En declaraciones recogidas por la agencia Kyodo, Suga precisó que el Gobierno nipón ha pedido a Holanda, bajo cuya bandera navegan los barcos de Sea Shepherd, que tome medidas para evitar que se repita una situación de este tipo. Poco antes, Sea Shepherd publicó un comunicado en Australia en el que acusaba a la flota japonesa de atacar a sus barcos Steve Irwin y Bob Barker de forma “no provocada, despiadada y premeditada”.

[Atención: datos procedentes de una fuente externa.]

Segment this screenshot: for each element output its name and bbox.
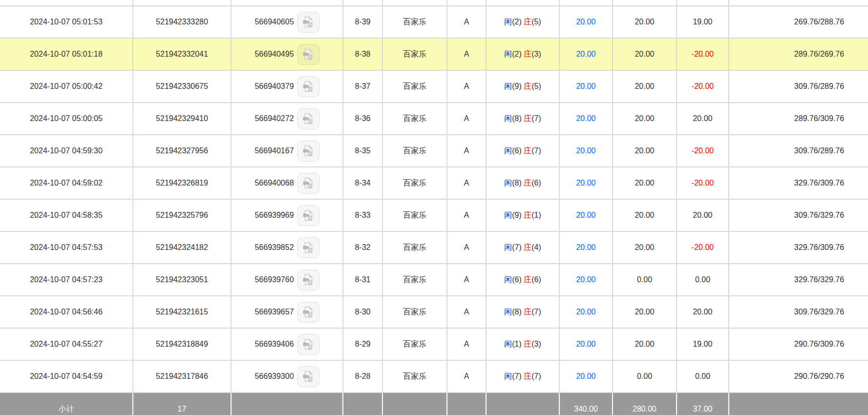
video-replay-button[interactable] [297, 76, 319, 97]
player-score: (2) [512, 18, 522, 26]
bet-amount-cell: 20.00 [559, 167, 613, 199]
bet-amount-link[interactable]: 20.00 [576, 114, 595, 123]
bet-time: 2024-10-07 04:55:27 [0, 328, 133, 360]
banker-label: 庄 [524, 308, 531, 316]
valid-bet-amount: 20.00 [613, 103, 677, 135]
video-replay-button[interactable] [297, 44, 319, 65]
player-label: 闲 [504, 243, 512, 251]
banker-score: (7) [531, 372, 541, 380]
game-number: 566940605 [254, 18, 294, 26]
bet-time: 2024-10-07 05:00:42 [0, 70, 133, 103]
bet-amount-link[interactable]: 20.00 [576, 146, 595, 155]
video-replay-button[interactable] [297, 205, 319, 226]
video-file-icon [302, 145, 315, 157]
balance-before-after: 329.76/329.76 [729, 264, 868, 296]
bet-amount-link[interactable]: 20.00 [576, 82, 595, 90]
bet-time: 2024-10-07 04:57:53 [0, 231, 133, 264]
player-score: (9) [512, 211, 522, 219]
valid-bet-amount: 0.00 [613, 264, 677, 296]
bet-amount-link[interactable]: 20.00 [576, 340, 595, 348]
round-number: 8-33 [343, 199, 382, 231]
video-replay-button[interactable] [297, 173, 319, 194]
balance-before-after: 309.76/289.76 [729, 70, 868, 103]
order-number: 521942330675 [133, 70, 231, 103]
bet-amount-cell: 20.00 [559, 264, 613, 296]
bet-amount-link[interactable]: 20.00 [576, 372, 595, 380]
video-file-icon [302, 273, 315, 286]
video-replay-button[interactable] [297, 108, 319, 129]
table-label: A [447, 38, 486, 70]
round-number: 8-28 [343, 360, 382, 393]
video-replay-button[interactable] [297, 12, 319, 33]
round-number: 8-32 [343, 231, 382, 264]
order-number: 521942326819 [133, 167, 231, 199]
game-result: 闲(7) 庄(4) [486, 231, 559, 264]
banker-score: (7) [531, 308, 541, 316]
player-score: (8) [512, 179, 522, 187]
bet-time: 2024-10-07 04:56:46 [0, 296, 133, 328]
game-number-cell: 566940272 [231, 103, 343, 135]
bet-record-row: 2024-10-07 04:56:46 521942321615 5669396… [0, 296, 868, 328]
subtotal-row: 小计 17 340.00 280.00 37.00 [0, 393, 868, 415]
subtotal-win-loss: 37.00 [677, 393, 729, 415]
banker-label: 庄 [524, 340, 531, 348]
table-label: A [447, 231, 486, 264]
bet-record-row: 2024-10-07 04:58:35 521942325796 5669399… [0, 199, 868, 231]
banker-score: (6) [531, 275, 541, 284]
order-number: 521942327956 [133, 135, 231, 167]
video-file-icon [302, 338, 315, 351]
video-replay-button[interactable] [297, 334, 319, 355]
game-number: 566939300 [254, 372, 294, 381]
video-replay-button[interactable] [297, 141, 319, 162]
win-loss-amount: 19.00 [677, 328, 729, 360]
bet-amount-link[interactable]: 20.00 [576, 179, 595, 187]
bet-amount-link[interactable]: 20.00 [576, 308, 595, 316]
bet-time: 2024-10-07 04:57:23 [0, 264, 133, 296]
bet-amount-link[interactable]: 20.00 [576, 243, 595, 251]
bet-amount-link[interactable]: 20.00 [576, 50, 595, 58]
banker-score: (7) [531, 146, 541, 155]
bet-time: 2024-10-07 05:00:05 [0, 103, 133, 135]
banker-score: (7) [531, 114, 541, 123]
video-replay-button[interactable] [297, 366, 319, 387]
player-score: (9) [512, 82, 522, 90]
table-label: A [447, 167, 486, 199]
order-number: 521942325796 [133, 199, 231, 231]
game-result: 闲(2) 庄(3) [486, 38, 559, 70]
player-score: (8) [512, 114, 522, 123]
bet-amount-link[interactable]: 20.00 [576, 18, 595, 26]
win-loss-amount: 0.00 [677, 360, 729, 393]
win-loss-amount: 19.00 [677, 6, 729, 38]
valid-bet-amount: 20.00 [613, 38, 677, 70]
subtotal-count: 17 [133, 393, 231, 415]
player-score: (6) [512, 275, 522, 284]
bet-time: 2024-10-07 04:59:30 [0, 135, 133, 167]
game-result: 闲(8) 庄(7) [486, 103, 559, 135]
bet-time: 2024-10-07 04:59:02 [0, 167, 133, 199]
game-number-cell: 566940379 [231, 70, 343, 103]
table-label: A [447, 328, 486, 360]
player-score: (6) [512, 146, 522, 155]
game-type: 百家乐 [382, 135, 447, 167]
video-file-icon [302, 306, 315, 318]
win-loss-amount: 20.00 [677, 199, 729, 231]
player-score: (8) [512, 308, 522, 316]
bet-amount-cell: 20.00 [559, 70, 613, 103]
game-type: 百家乐 [382, 199, 447, 231]
game-type: 百家乐 [382, 167, 447, 199]
bet-amount-link[interactable]: 20.00 [576, 211, 595, 219]
player-label: 闲 [504, 340, 512, 348]
video-replay-button[interactable] [297, 237, 319, 258]
round-number: 8-34 [343, 167, 382, 199]
bet-amount-link[interactable]: 20.00 [576, 275, 595, 284]
video-replay-button[interactable] [297, 302, 319, 323]
video-file-icon [302, 112, 315, 125]
round-number: 8-31 [343, 264, 382, 296]
valid-bet-amount: 20.00 [613, 328, 677, 360]
game-number-cell: 566939300 [231, 360, 343, 393]
table-label: A [447, 135, 486, 167]
bet-record-row: 2024-10-07 04:55:27 521942318849 5669394… [0, 328, 868, 360]
order-number: 521942333280 [133, 6, 231, 38]
video-replay-button[interactable] [297, 270, 319, 290]
banker-score: (1) [531, 211, 541, 219]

Según la organización, la flota japonesa violó las regulaciones internacionales que previenen las colisiones al supuestamente rodear a sus dos barcos para evitar que persiguieran al buque factoría Nishhin Maru y tomar ventaja de la rapidez de sus navíos para causarles daños.
Tanto Sea Shepherd como el Instituto de Investigación de Cetáceos (ICR) de Japón, responsable de la caza de ballenas en la Antártida, han publicado imágenes que supuestamente prueban sus respectivas acusaciones.
La campaña de Sea Shepherd contra la caza de cetáceos en la Antártida este verano austral tiene lugar mientras se espera la decisión de la Corte Internacional de Justicia (CIJ) de La Haya sobre la legalidad de la caza de ballenas por parte de Japón.